Das reguläre ROG Phone 6 kommt in zwei Speicherausstattungen nach Deutschland: Mit 12 GByte RAM und 256 GByte Speicher kostet das Smartphone 1.000 Euro. Mit 16 GByte RAM und 512 GByte Speicher kostet das ROG Phone 6 1.150 Euro. Der einzige Unterschied bei dieser Ausstattung zum Pro-Modell sind 2 GByte RAM und das Display auf der Rückseite.
Der Aeroactive Cooler 6 ist separat erhältlich und kostet 90 Euro. Der Kunai-3-Controller mit passendem Bumper für das ROG Phone 6 Pro ist ebenfalls separat verfügbar und kostet 120 Euro.
Fazit
Das ROG Phone 6 Pro macht auf uns im Kurztest einen sehr guten Eindruck. Die Hardware ist hochwertig, ebenso die Verarbeitung. Abstriche gibt es allerdings für die Kameraqualität und vor allem für den viel zu kurzen Support-Zeitraum bei der Software.

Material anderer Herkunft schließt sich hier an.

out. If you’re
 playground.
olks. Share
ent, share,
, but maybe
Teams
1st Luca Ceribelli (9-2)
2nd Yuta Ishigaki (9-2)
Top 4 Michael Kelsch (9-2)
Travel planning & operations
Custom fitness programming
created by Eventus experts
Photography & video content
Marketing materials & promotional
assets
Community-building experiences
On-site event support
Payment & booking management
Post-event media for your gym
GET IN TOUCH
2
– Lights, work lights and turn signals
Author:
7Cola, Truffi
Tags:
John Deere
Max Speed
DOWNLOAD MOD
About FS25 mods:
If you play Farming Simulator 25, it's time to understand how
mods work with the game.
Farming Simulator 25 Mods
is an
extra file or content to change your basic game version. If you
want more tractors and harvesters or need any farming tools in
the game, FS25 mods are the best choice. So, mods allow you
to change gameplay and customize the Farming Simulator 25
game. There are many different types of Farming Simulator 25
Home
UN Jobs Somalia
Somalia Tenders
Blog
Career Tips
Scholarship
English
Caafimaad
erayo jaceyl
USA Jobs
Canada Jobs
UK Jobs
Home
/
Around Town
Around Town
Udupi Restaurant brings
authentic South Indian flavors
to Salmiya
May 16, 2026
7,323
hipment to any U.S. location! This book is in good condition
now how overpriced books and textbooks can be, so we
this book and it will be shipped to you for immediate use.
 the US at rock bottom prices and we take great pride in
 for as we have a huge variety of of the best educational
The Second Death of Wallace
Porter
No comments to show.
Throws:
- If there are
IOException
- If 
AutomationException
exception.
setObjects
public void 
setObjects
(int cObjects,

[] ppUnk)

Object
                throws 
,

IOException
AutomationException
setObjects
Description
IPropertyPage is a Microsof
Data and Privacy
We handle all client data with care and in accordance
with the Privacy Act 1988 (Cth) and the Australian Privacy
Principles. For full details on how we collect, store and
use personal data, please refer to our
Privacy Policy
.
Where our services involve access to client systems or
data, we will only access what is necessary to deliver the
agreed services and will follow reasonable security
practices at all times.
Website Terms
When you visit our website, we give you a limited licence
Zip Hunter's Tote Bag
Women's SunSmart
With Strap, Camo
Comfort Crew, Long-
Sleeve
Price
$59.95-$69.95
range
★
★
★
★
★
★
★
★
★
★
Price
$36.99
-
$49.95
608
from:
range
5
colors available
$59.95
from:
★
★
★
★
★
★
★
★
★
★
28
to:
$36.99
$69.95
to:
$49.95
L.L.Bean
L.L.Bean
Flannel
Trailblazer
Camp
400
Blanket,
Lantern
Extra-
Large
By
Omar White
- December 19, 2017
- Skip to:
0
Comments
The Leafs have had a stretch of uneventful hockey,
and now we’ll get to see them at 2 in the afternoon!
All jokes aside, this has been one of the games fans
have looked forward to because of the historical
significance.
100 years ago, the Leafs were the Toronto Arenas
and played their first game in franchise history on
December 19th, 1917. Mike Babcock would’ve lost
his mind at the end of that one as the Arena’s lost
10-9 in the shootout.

Mit dem leistungsstarken Prozessor, ausreichend Speicher, guten Lautsprechern und dem sehr guten Display ist das Smartphone für die anvisierte Zielgruppe der Gamer gut geeignet. Zubehör wie der ansteckbare Kühler mit Zusatztasten oder eine Gamepad-Hülle erweitern den mobilen Spielspaß.
| ROG Phone 6 Pro | |
|---|---|
| Display | 6,78 Zoll AMOLED, 2.448 x 1.080 Pixel, 165 Hz, HDR10+ |
| Prozessor | Qualcomm Snapdragon 8+ Gen1 |
| Speicher | 18 GByte LPDDR5-RAM und 512 GByte Flash (UFS 3.1) |
| Kamera | 50 Megapixel Hauptkamera (Sony IMX766), 13 Megapixel Superweitwinkelkamera, Makrokamera |
| Frontkamera | 12 Megapixel (Sony IMX663) |
| Akku | 6.000 mAh, mit 65 Watt ladbar (Quickcharge 5.0, Power Delivery 3.0) |
| Netzwerk | 5G, Wifi 6e, Bluetooth 5.2 |
| Größe | 173 x 77 x 10,3 mm |
| Gewicht | 239 Gramm |
| Betriebssystem | Android 12 |
| Besonderheiten | Sensorschultertasten, optionaler Kühler |
Wie die ROG Phones eignet sich das Smartphone aber mitnichten nur für Spieler: Dank des immer noch recht dezenten Designs finden wir es aber auch für Nicht-Spieler interessant. Die Hardware ist auf einem so hohen Level, dass das ROG Phone 6 Pro problemlos mit anderen aktuellen Top-Smartphones mithalten kann - von der Kamera abgesehen.
Interessenten sollten beachten, dass das nahezu baugleiche ROG Phone 6 (ohne Pro) mit weniger, aber immer noch viel Speicher in Deutschland 300 Euro weniger kostet. Die Version des ROG Phone 6 mit mehr Speicher ist immer noch 150 Euro günstiger als das Pro-Modell. Wer auf das kleine Display auf der Rückseite verzichten kann, dürfte mit dem Standardmodell auch glücklich werden.
Grundsätzlich ist fraglich, ob man für aktuelle Mobile-Games tatsächlich ein spezielles Smartphone benötigt. Von der Leistung her im Grunde nicht - die gängigen Titel laufen auch auf anderen Oberklassegeräten flüssig. Praktisch können allerdings Zusatzfunktionen wie Schultertasten oder eine gute Kühlung sein, die das ROG Phone 6 Pro bietet. Aber auch wenn man die Frage verneint, bleibt das ROG Phone 6 Pro immer noch ein hochwertiges Smartphone - mit zu kurzem Software-Support.